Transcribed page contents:
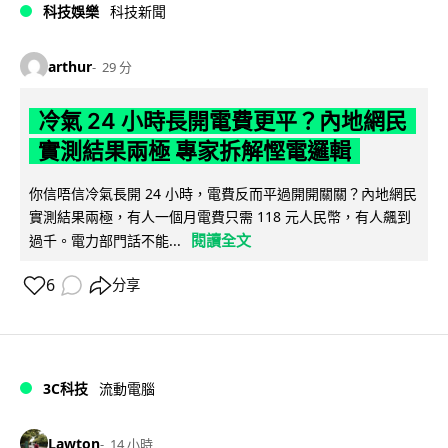
科技娛樂
科技新聞
arthur
29 分
冷氣 24 小時長開電費更平？內地網民
實測結果兩極 專家拆解慳電邏輯
你信唔信冷氣長開 24 小時，電費反而平過開開關關？內地網民
實測結果兩極，有人一個月電費只需 118 元人民幣，有人飆到
閱讀全文
過千。電力部門話不能...
6
分享
3C科技
流動電腦
Lawton
14 小時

§ Work task
Of the lines above, count those containing the word "實測結果兩極", and give the number by itself.

§ Written response
2